Share Four Somethings: March 2021

Time for another monthly review, joining with Heather Gerwing and friends for Share Four Somethings.

Something Loved

While I continue to have a love/hate relationship with Zoom, over the last month I have appreciated the opportunities it has given to connect with others even though we may be far away geographically.

I was able to take part in two writing workshops and particularly enjoyed one on writing for children.

Also, for the last few months I’ve been taking part in an exercise class on Zoom. It had appeared at the start of the year as a social media recommendation and it looked like exactly the kind of class I enjoy so I had signed up to take part. Until then I had only done pre-recorded YouTube workouts during lockdown so it was great to do something live with others, even over Zoom.

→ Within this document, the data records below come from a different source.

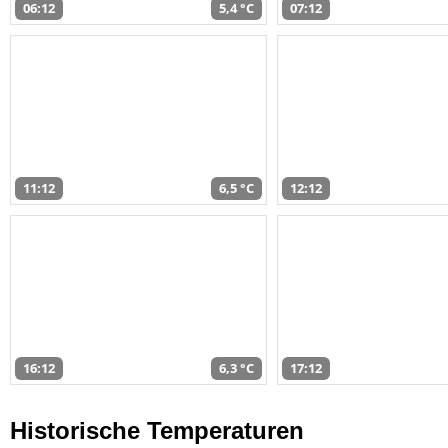
06:12
5,4 °C
07:12
11:12
6,5 °C
12:12
16:12
6,3 °C
17:12
Historische Temperaturen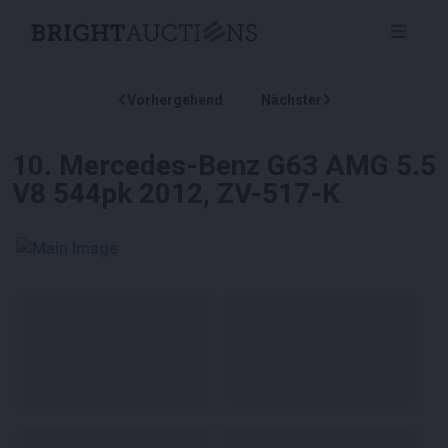
Vorhergehend
Nächster
10
.
Mercedes-Benz G63 AMG 5.5
V8 544pk 2012, ZV-517-K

For some reason, I thought the person running it was local to me, but this week I discovered she lives at the other side of Scotland! It means I won’t be able to continue when the classes return to being face-to-face they have been a blessing during these months of lockdown.

Something Read (Or Said)

Unusually, I’m going to recommend a podcast episode this month rather than a book.

It’s from Annie F. Downs’ podcast “That Sounds Fun” and it’s episode 281: John Eldredge and a Year of the Pandemic.

Especially if you’re feeling a bit weary after the events of the last year I’d highly recommend it – it’s one of the most helpful things I’ve listened to in a long time! The conversation reflects on the impact the pandemic has had on people’s emotional and mental health and gives some advice on slowing down and finding rest in God in the midst of it all.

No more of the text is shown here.